Minister for Water Supply, Irrigation and Energy of Koshi Province
- In office 17 May 2024 – 6 January 2026
- Governor: Parshuram Khapung
- Chief Minister: Hikmat Kumar Karki
- Preceded by: Narayan Bahadur Burja Magar
- Succeeded by: Tilchan Pathak

Minister for Physical Infrastructure Development of Koshi Province
- In office 8 September 2023 – 14 October 2023
- Governor: Parshuram Khapung
- Chief Minister: Hikmat Kumar Karki
- Preceded by: Kamal Prasad Jabegu
- Succeeded by: Kamal Prasad Jabegu

Member of the Koshi Provincial Assembly
- Incumbent
- Assumed office 5 February 2018
- Constituency: Jhapa 2(A)

Personal details
- Born: 2 November 1961 (age 64) Nepal
- Party: Communist Party of Nepal (Unified Marxist–Leninist)
- Other political affiliations: Nepal Communist Party

= Ek Raj Karki =

Nepalese politician

Ek Raj Karki (एकराज कार्की) is a Nepalese politician, belonging to the Communist Party of Nepal (Unified Marxist–Leninist) Party.
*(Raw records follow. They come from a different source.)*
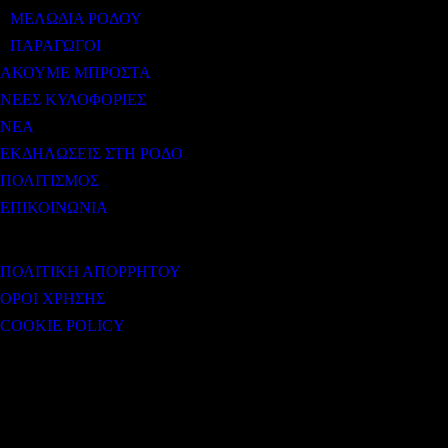
ΜΕΛΩΔΙΑ ΡΟΔΟΥ
ΠΑΡΑΓΩΓΟΙ
ΑΚΟΥΜΕ ΜΠΡΟΣΤΑ
ΝΕΕΣ ΚΥΛΟΦΟΡΙΕΣ
ΝΕΑ
ΕΚΔΗΛΩΣΕΙΣ ΣΤΗ ΡΟΔΟ
ΠΟΛΙΤΙΣΜΟΣ
ΕΠΙΚΟΙΝΩΝΙΑ
ΧΡΗΣΙΜΟΙ ΣΥΝΔΕΣΜΟΙ
ΠΟΛΙΤΙΚΗ ΑΠΟΡΡΗΤΟΥ
ΟΡΟΙ ΧΡΗΣΗΣ
COOKIE POLICY
Subtitle
NEWSLETTER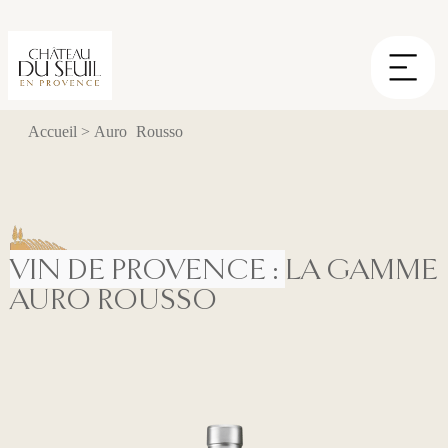
Cookies management panel
Accueil
>
Auro Rousso
VIN DE PROVENCE :
LA GAMME
AURO ROUSSO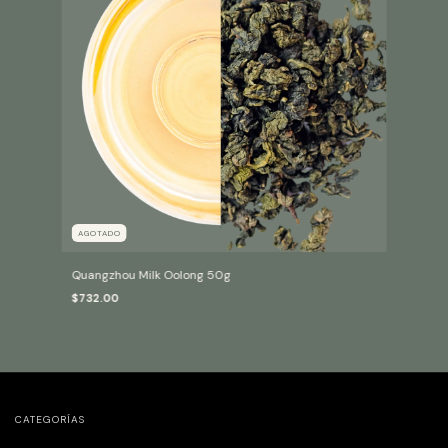
AGOTADO
Quangzhou Milk Oolong 50g
$732.00
CATEGORÍAS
Karki is currently serving as the Minister for Water Supply, Irrigation and Energy of Koshi Province. He also serves as a member of the Koshi Provincial Assembly and was elected from Jhapa 2(A) constituency. Karki had served as Minister for Physical Infrastructure Development of Koshi Province.